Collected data
◇ ◇ ◇
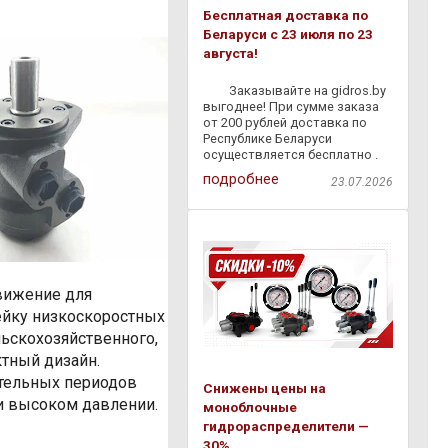
Бесплатная доставка по
Беларуси с 23 июля по 23
августа!
⠀ ⠀ Заказывайте на gidros.by
выгоднее! При сумме заказа
от 200 рублей доставка по
Республике Беларуси
осуществляется бесплатно .
Мы быстро доставим
подробнее
23.07.2026
гидравлическое
оборудование,
комплектующие и расходные
материалы прямо к вам — без
лишних затрат и
вижение для
ейку низкоскоростных
ьскохозяйственного,
тный дизайн.
ительных периодов
Снижены цены на
и высоком давлении.
моноблочные
гидрораспределители —
30%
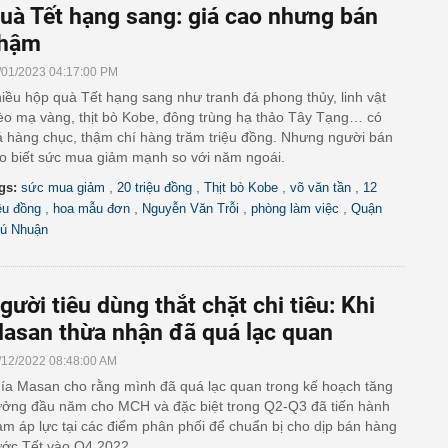
uà Tết hạng sang: giá cao nhưng bán
hậm
/01/2023 04:17:00 PM
iều hộp quà Tết hạng sang như tranh đá phong thủy, linh vật
o mạ vàng, thịt bò Kobe, đông trùng hạ thảo Tây Tạng… có
á hàng chục, thậm chí hàng trăm triệu đồng. Nhưng người bán
o biết sức mua giảm mạnh so với năm ngoái.
,
,
,
,
gs:
sức mua giảm
20 triệu đồng
Thịt bò Kobe
võ văn tần
12
,
,
,
,
iệu đồng
hoa mẫu đơn
Nguyễn Văn Trỗi
phòng làm việc
Quận
ú Nhuận
gười tiêu dùng thắt chặt chi tiêu: Khi
asan thừa nhận đã quá lạc quan
/12/2022 08:48:00 AM
ía Masan cho rằng mình đã quá lạc quan trong kế hoạch tăng
ưởng đầu năm cho MCH và đặc biệt trong Q2-Q3 đã tiến hành
ảm áp lực tại các điểm phân phối để chuẩn bị cho dịp bán hàng
ước Tết vào Q4 2022.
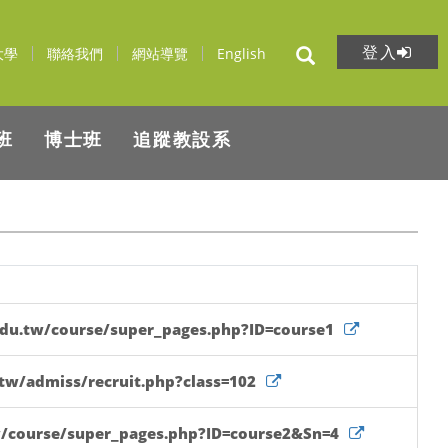
登入
大學
聯絡我們
網站導覽
English
班
博士班
追蹤教設系
.edu.tw/course/super_pages.php?ID=course1
.tw/admiss/recruit.php?class=102
tw/course/super_pages.php?ID=course2&Sn=4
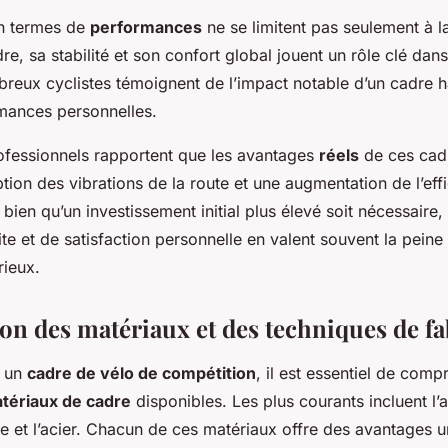
en termes de
performances
ne se limitent pas seulement à la
dre, sa stabilité et son confort global jouent un rôle clé dan
reux cyclistes témoignent de l’impact notable d’un cadre
rmances personnelles.
rofessionnels rapportent que les avantages
réels
de ces cadr
tion des vibrations de la route et une augmentation de l’eff
 bien qu’un investissement initial plus élevé soit nécessaire,
te et de satisfaction personnelle en valent souvent la peine
rieux.
n des matériaux et des techniques de fa
r un
cadre de vélo de compétition
, il est essentiel de comp
tériaux de cadre
disponibles. Les plus courants incluent l’
ne et l’acier. Chacun de ces matériaux offre des avantages u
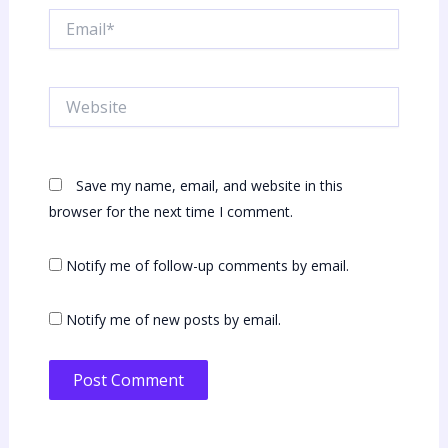
Email*
Website
Save my name, email, and website in this
browser for the next time I comment.
Notify me of follow-up comments by email.
Notify me of new posts by email.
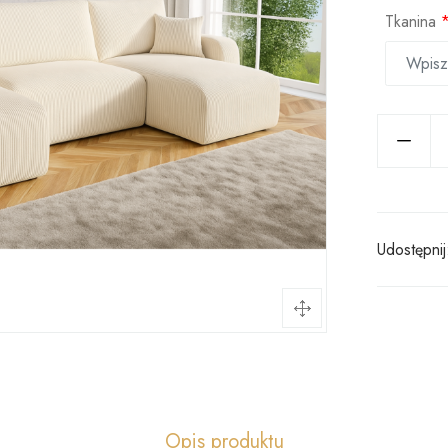
Tkanina
Udostępnij
Opis produktu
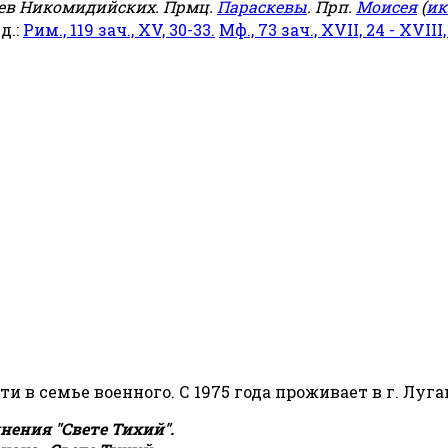
еев Никомидийских. Прмц.
Параскевы
. Прп.
Моисея
(
ик
яд.:
Рим., 119 зач., XV, 30-33.
Мф., 73 зач., XVII, 24 - XVIII,
сти в семье военного. С 1975 года проживает в г. Луга
ения "Свете Тихий".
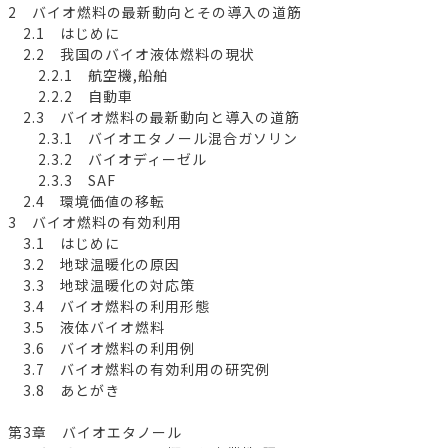
2 バイオ燃料の最新動向とその導入の道筋
2.1 はじめに
2.2 我国のバイオ液体燃料の現状
2.2.1 航空機,船舶
2.2.2 自動車
2.3 バイオ燃料の最新動向と導入の道筋
2.3.1 バイオエタノール混合ガソリン
2.3.2 バイオディーゼル
2.3.3 SAF
2.4 環境価値の移転
3 バイオ燃料の有効利用
3.1 はじめに
3.2 地球温暖化の原因
3.3 地球温暖化の対応策
3.4 バイオ燃料の利用形態
3.5 液体バイオ燃料
3.6 バイオ燃料の利用例
3.7 バイオ燃料の有効利用の研究例
3.8 あとがき
第3章 バイオエタノール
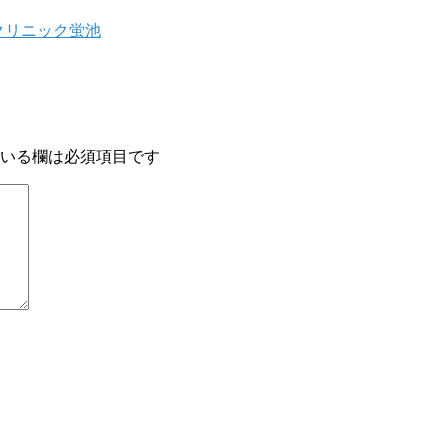
科クリニック蛍池
いる欄は必須項目です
◇ ◇ ◇
__Exercise goal__:
Each line above with the string "trong" should be reported in full.

__Answer area__:
ía Masan cho rằng mình đã quá lạc quan trong kế hoạch tăng
ưởng đầu năm cho MCH và đặc biệt trong Q2-Q3 đã tiến hành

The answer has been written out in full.